Results, Conclusions, and Discussions:: Owing to the high similarity of human (leucine-rich proteins) LRPs with other mammalian LRPs and strangely fungal LRPs, we created an expanded structure-function database of 30k unique leucine-rich fragment (NOT full proteins) spanning different spheres of life. We utilize this in-house LRP database (iLDB) (to drive the exploration of different sequences (i.e., defines the combinatorically permissive sequence space) while designing better therapeutic peptides without losing any humanness of the peptide.
Decorin has 13 leucine-rich domains that participate in different binding activities with different target proteins in the human body. For this endeavor we will focus on piecing out domain-VI (six) out of human decorin, stabilizing it by adding minimal flanks to either end, and demonstrate that the isolated domain will bind to its native binder EGFR (epidermal growth factor) protein with higher affinity than when present with decorin protein.
To test, the contribution of an adjacent strand around the domain of interest, domainVI, we created all possible mono-domain, bi-domain, and tri-domain peptides and repeated the docking with EGFR to verify if there is indeed any stabilizing effect of adjacent strand which enhances binding affinity. Our preliminary data is very promising (albeit under the assumption that each domain remains perfectly stable without any sequence optimization) and recapitulates known experimental data that domain-VI has the highest affinity towards EGFR.

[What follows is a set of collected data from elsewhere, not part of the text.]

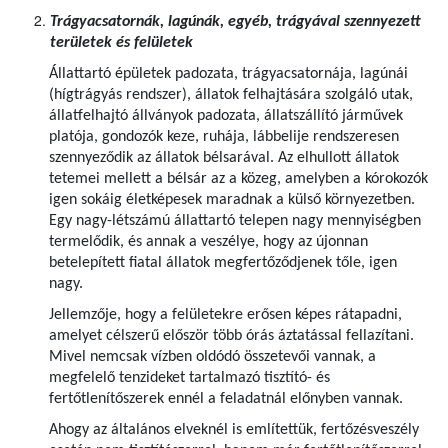
Trágyacsatornák, lagúnák, egyéb, trágyával szennyezett
területek és felületek
Állattartó épületek padozata, trágyacsatornája, lagúnái
(hígtrágyás rendszer), állatok felhajtására szolgáló utak,
állatfelhajtó állványok padozata, állatszállító járművek
platója, gondozók keze, ruhája, lábbelije rendszeresen
szennyeződik az állatok bélsarával. Az elhullott állatok
tetemei mellett a bélsár az a közeg, amelyben a kórokozók
igen sokáig életképesek maradnak a külső környezetben.
Egy nagy-létszámú állattartó telepen nagy mennyiségben
termelődik, és annak a veszélye, hogy az újonnan
betelepített fiatal állatok megfertőződjenek tőle, igen
nagy.
Jellemzője, hogy a felületekre erősen képes rátapadni,
amelyet célszerű először több órás áztatással fellazítani.
Mivel nemcsak vízben oldódó összetevői vannak, a
megfelelő tenzideket tartalmazó tisztító- és
fertőtlenítőszerek ennél a feladatnál előnyben vannak.
Ahogy az általános elveknél is említettük, fertőzésveszély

We constructed a library of possible flanks which when appended to the tri-domain decorin fragment, are likely to stabilize the domain itself and enhance binding with EGFR. Top designs bound to EGFR were sent through molecular dynamics simulations in the presence of explicit solvent (Nosé-Hoover-Langevin dynamics) to evaluate kinetic rate of binding (i.e., temporal fluctuation in affinity when bound to EGFR, and the temperature, pH at which this complex destabilizes and falls apart). Most stable designs were then be sent for experimental synthesis and incorporation in nanoparticle and EGFR binding affinity assays and corroborated.
We thus glean unified rules for minimal domain-design from existing human proteins and enhancement of avidity of binding.